Так, однажды в центр попал мужчина, который «всю жизнь пил». «Я ему при первой встрече сказал: отправлю в места лишения свободы, если ты хоть глоток здесь сделаешь (администрация центра имеет право подать в суд ходатайство об ужесточении наказания.— “Ъ”). Год, от звонка до звонка, он не пил,— вспоминает Владимир Киров.— Когда он освобождался, я ему сказал: "Леш, оставайся здесь, в Кашире. Продолжай работать. Домой вернешься — опять пить начнешь". Но он уехал, а через полгода позвонил и сказал: "Владимир Саныч, заберите меня обратно, я снова запил"».
МРОТ не приговор
Большинство проживающих в каширском центре трудятся на производстве картона в АО «Гофрон». Его исполнительный директор Алексей Белодворцев рассказал корреспонденту “Ъ”, что предприятие предлагает осужденным самые разные должности — от водителей погрузчиков и съемщиков картона до машинистов гофротары и гофроагрегата.

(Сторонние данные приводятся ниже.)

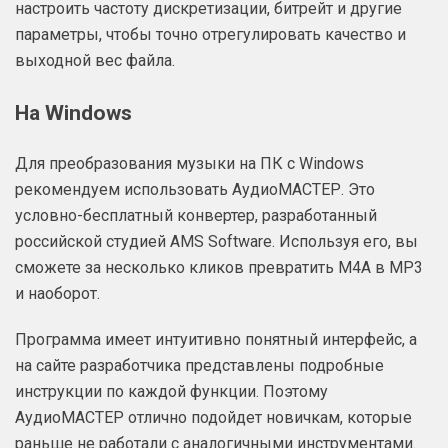
настроить частоту дискретизации, битрейт и другие
параметры, чтобы точно отрегулировать качество и
выходной вес файла.
На Windows
Для преобразования музыки на ПК с Windows
рекомендуем использовать АудиоМАСТЕР. Это
условно-бесплатный конвертер, разработанный
российской студией AMS Software. Используя его, вы
сможете за несколько кликов превратить М4А в МР3
и наоборот.
Программа имеет интуитивно понятный интерфейс, а
на сайте разработчика представлены подробные
инструкции по каждой функции. Поэтому
АудиоМАСТЕР отлично подойдет новичкам, которые
раньше не работали с аналогичными инструментами.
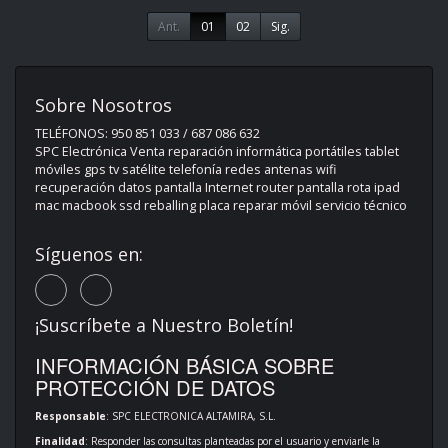
Ant.
01
02
Sig.
Sobre Nosotros
TELÉFONOS: 950 851 033 / 687 086 632
SPC Electrónica Venta reparación informática portátiles tablet
móviles gps tv satélite telefonía redes antenas wifi
recuperación datos pantalla Internet router pantalla rota ipad
mac macbook ssd reballing placa reparar móvil servicio técnico
Síguenos en:
¡Suscríbete a Nuestro Boletín!
INFORMACIÓN BÁSICA SOBRE
PROTECCIÓN DE DATOS
Responsable
: SPC ELECTRONICA ALTAMIRA, S.L.
Finalidad
: Responder las consultas planteadas por el usuario y enviarle la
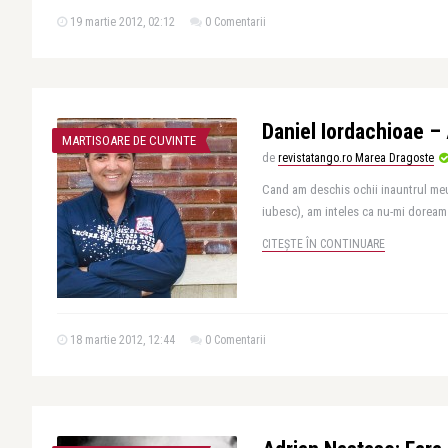
19 martie 2012, 02:12
0 Comentarii
Daniel Iordachioae –
MARTISOARE DE CUVINTE
de
revistatango.ro Marea Dragoste
Cand am deschis ochii inauntrul me
iubesc), am inteles ca nu-mi doream s
CITEȘTE ÎN CONTINUARE
18 martie 2012, 12:44
0 Comentarii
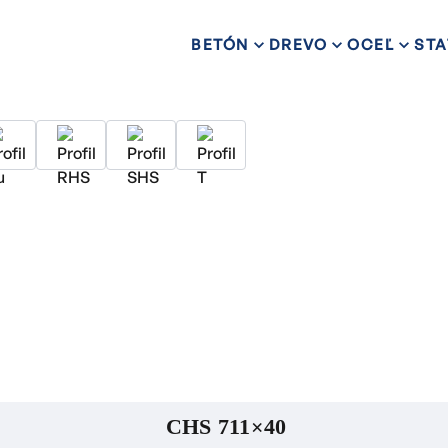
BETÓN
DREVO
OCEĽ
STA
CHS 711×40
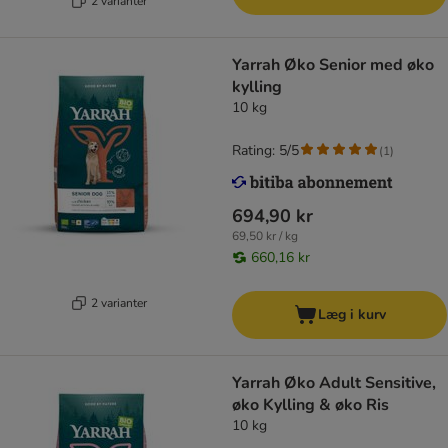
2 varianter
Yarrah Øko Senior med øko
kylling
10 kg
Rating: 5/5
(
1
)
694,90 kr
69,50 kr / kg
660,16 kr
2 varianter
Læg i kurv
Yarrah Øko Adult Sensitive,
øko Kylling & øko Ris
10 kg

Вакансии распределяются с учетом образования, опыта работы и особенностей здоровья. Поэтому у одних получается 8-часовой рабочий день с графиком 5/7, а у других — 12-часовой с графиком 2/2. «Осужденные работают в соответствии с Трудовым кодексом,— подчеркивает Владимир Киров.— Но в данном случае кодекс не регулирует порядок приема и увольнения с работы, а также правила предоставления отпусков. То есть приговоренный к принудительным работам не может уволиться по собственному желанию. А ежегодный отпуск составляет не 28, а 18 дней».
Тем не менее во время отпуска осужденные могут надолго покинуть центр — съездить к родным в другой регион или даже отдохнуть на море. Правда, для этого нужно получить разрешение начальника центра.

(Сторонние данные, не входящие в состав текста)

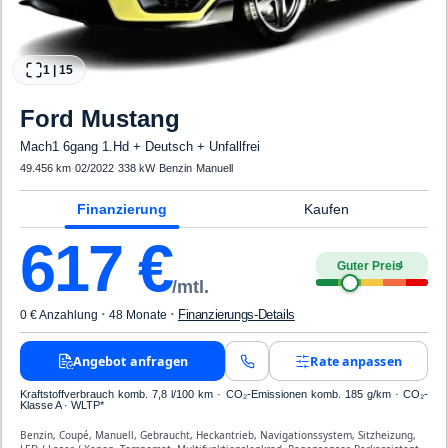
1
|
15
Ford
Mustang
Mach1 6gang 1.Hd + Deutsch + Unfallfrei
49.456 km
·
02/2022
·
338 kW
·
Benzin
·
Manuell
Finanzierung
Kaufen
617
€
Guter Preis
4
/mtl.
·
·
Finanzierungs-Details
0 € Anzahlung
48 Monate
Angebot anfragen
Rate anpassen
Kraftstoffverbrauch komb. 7,8 l/100 km · CO₂-Emissionen komb. 185 g/km · CO₂-
Klasse A · WLTP*
Benzin, Coupé, Manuell, Gebraucht, Heckantrieb, Navigationssystem, Sitzheizung,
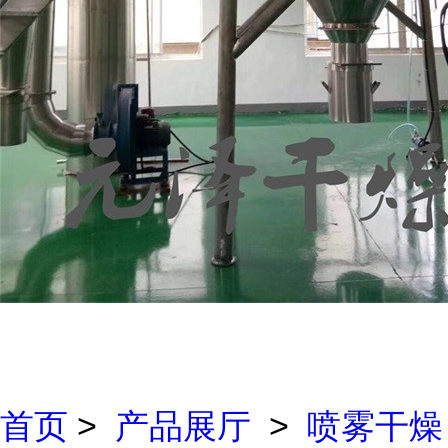
首页
>
产品展厅
>
喷雾干燥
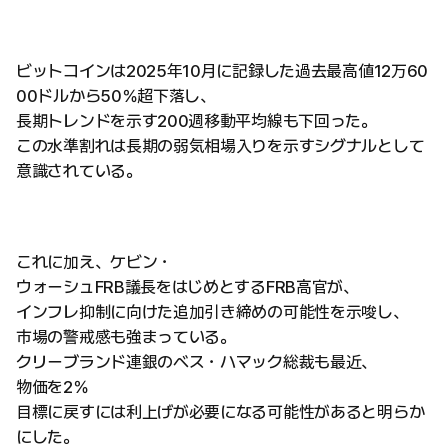
ビットコインは2025年10月に記録した過去最高値12万60
00ドルから50％超下落し、
長期トレンドを示す200週移動平均線も下回った。
この水準割れは長期の弱気相場入りを示すシグナルとして
意識されている。
これに加え、ケビン・
ウォーシュFRB議長をはじめとするFRB高官が、
インフレ抑制に向けた追加引き締めの可能性を示唆し、
市場の警戒感も強まっている。
クリーブランド連銀のベス・ハマック総裁も最近、
物価を2％
目標に戻すには利上げが必要になる可能性があると明らか
にした。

Осужденные, как и вольнонаемные сотрудники, получают зарплату. Ее минимальный размер — 1 МРОТ, сейчас это 22 440 руб. в месяц. В «Гофроне» столько платят осужденным на должностях, не требующих высокой квалификации, и они получают меньше, чем «вольные» коллеги, признает Алексей Белодворцев.

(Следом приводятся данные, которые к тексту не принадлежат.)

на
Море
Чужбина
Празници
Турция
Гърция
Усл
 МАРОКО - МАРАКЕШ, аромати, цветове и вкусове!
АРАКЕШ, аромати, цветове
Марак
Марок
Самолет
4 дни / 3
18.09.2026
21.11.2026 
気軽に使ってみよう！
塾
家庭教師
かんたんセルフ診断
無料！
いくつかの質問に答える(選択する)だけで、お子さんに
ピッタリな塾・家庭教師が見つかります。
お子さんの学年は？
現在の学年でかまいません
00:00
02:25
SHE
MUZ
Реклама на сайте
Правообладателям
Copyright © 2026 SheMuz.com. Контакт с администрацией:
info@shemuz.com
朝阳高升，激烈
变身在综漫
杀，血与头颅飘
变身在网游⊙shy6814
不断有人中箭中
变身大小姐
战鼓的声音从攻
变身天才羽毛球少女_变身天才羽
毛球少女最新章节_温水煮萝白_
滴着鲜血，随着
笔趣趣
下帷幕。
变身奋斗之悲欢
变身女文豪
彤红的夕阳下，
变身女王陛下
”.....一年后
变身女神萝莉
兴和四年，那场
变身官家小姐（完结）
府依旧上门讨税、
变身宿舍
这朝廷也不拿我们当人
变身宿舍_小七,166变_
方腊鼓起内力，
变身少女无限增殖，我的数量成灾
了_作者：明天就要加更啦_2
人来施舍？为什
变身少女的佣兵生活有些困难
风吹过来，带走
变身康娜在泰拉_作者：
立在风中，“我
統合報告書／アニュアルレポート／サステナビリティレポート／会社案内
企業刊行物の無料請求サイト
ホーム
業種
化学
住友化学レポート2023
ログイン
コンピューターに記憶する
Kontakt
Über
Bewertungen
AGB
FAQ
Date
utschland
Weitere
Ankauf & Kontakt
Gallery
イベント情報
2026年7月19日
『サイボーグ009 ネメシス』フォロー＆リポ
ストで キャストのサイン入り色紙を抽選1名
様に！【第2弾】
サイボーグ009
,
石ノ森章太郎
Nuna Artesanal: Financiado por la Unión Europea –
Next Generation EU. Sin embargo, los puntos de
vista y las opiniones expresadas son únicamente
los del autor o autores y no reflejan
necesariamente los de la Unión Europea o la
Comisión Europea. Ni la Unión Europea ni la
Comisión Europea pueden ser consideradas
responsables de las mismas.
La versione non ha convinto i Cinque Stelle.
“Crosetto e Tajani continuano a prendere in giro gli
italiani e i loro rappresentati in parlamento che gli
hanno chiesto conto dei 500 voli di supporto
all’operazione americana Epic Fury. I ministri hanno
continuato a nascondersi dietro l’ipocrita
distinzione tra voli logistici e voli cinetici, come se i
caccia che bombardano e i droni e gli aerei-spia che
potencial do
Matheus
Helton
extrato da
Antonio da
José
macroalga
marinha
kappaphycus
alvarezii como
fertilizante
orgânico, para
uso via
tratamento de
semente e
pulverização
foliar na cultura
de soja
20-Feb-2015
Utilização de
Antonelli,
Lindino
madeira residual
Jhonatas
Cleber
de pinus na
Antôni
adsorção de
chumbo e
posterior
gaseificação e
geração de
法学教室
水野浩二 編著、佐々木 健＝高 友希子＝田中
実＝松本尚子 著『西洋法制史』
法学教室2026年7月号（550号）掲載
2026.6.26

Но в случае карьерного роста доходы заметно растут, уверяет он: «Машинисты — это высококвалифицированные специалисты. Они проявили инициативу, и мы сами их всему научили. Мы двигаем тех, у кого есть желание,— переводим из разряда разнорабочих на штатную должность. Позже их зарплаты выравниваются с теми, кто пришел на работу с воли».
«Верхней планки по закону нет — они могут заработать столько, сколько хотят. Все зависит от их способностей и желаний,— утверждает подполковник Киров.— Осужденные могут обучиться новой специальности на производстве, продвинуться по карьерной лестнице, а также получать надбавку за сверхурочные». По его словам, часть осужденных в центре зарабатывает больше 100 тыс. руб. в месяц.
Правда, по закону все они обязаны отчислять государству часть зарплаты — но не более 20%.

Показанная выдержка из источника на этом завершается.